Edited for snark and tone on 4/27/2012 — not because I’m a nice person, but because I do understand it’s the right thing to do.
You’d have to not read Catholic Mom Blogs or popular Catholic publications to not have heard of the new Catholic women’s book Sex, Style, and Substance, edited by Hallie Lord and published by Our Sunday Visitor. Seemingly, everyone who’s anyone in the world of popular Catholic bloggers has read and reviewed the title and given it ten thumbs up.

I give it props for having a super-cute cover.
When I looked for reviews of the book that made substantial criticisms, I couldn’t find any. Not one. In fact, the gushing over SSS has been louder than Igazu Falls. Now, no book is perfect, and no book is positively 100 percent adored by everyone who reads it. Not even the works of Dickens enjoy that kind of popularity. After reading yet another rave review last week, I ordered a Kindle copy to satisfy my curiosity.
I have to admit I have found the title off-putting from the start. I simply don’t like Catholic advertising that aims at being on the relevant/edgy side. I know, I know, you get folks who would never read something called, perhaps, “Modesty, Married Love, and Faithfulness” to crack the cover and change their lives. You gotta “meet your readers where they’re at.” But it seems to me that splashing the word “sex” into the title of a Catholic book is just a bit too coarse.
Speaking of meeting your readers, one of the biggest flaws of the book from an editorial stand-point (aside from the odd overuse of the word “jettison” in the first couple chapters) is a failure to give a consistent sense of “audience.” There’s one chapter for the single woman but the other 70-90 percent of the book is aimed at married women. Who’s going to buy a whole book for one personally relevant chapter? Perhaps, they’re thinking married women can pass on that chapter to their single friends?
I also couldn’t tell if the book was written for very devout and knowledgeable long-time Catholics or newbies. The majority of the book was a bit too basic for more devout and informed Catholics. But certain newbie chapters toss in Catholic words such as “magisterium,” which would probably best be footnoted with a definition for folks just coming to the Church or thinking about it.
The very last chapter by Barbara Nicolosi seemed randomly tacked on without any sense that it belonged in the same book with any of the other essays. Oddly enough, it was one of the better written articles in the book (even if I somewhat disagree with Nicolosi’s premise). I wish Nicolosi had chosen or been given another topic, as she’s covered Catholics in the media amply elsewhere and frequently.

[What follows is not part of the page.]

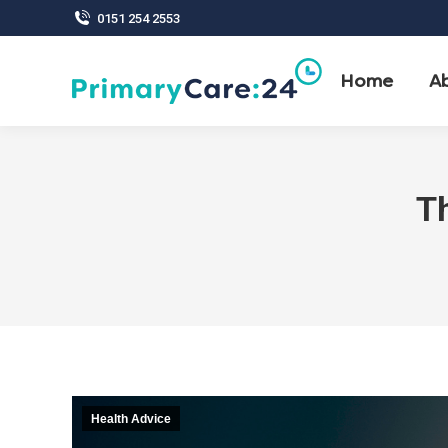
0151 254 2553
Home
A
Th
Health Advice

This book has more serious problems, though. While there’s nothing in it that a person can point to and say: “A-ha! Here! This contradicts Catholic teaching!” there seems to be a failure to synthesize traditional Catholic teaching with traditional Catholic sensibilities. There’s a little too much “of the world,” not just “in the world” throughout the book, beginning with the Introduction where Hallie Lord casually makes reference to the movie Bridget Jones’s Diary. A movie that merits an L (limited audience – a rating just below “you’re going to hell if you watch this”) — from the rather liberal movie reviewers at the NCCB. I could see how it would happen that someone could see the movie by mischance. But when writing something for a Catholic publication, I’d hope one’s “Catholic filter” would keep her from making a casual allusion to this R-movie. At the very least, if I felt quite compelled to make reference, I would tag on the parenthetical “a movie I don’t recommend you ever see” caveat.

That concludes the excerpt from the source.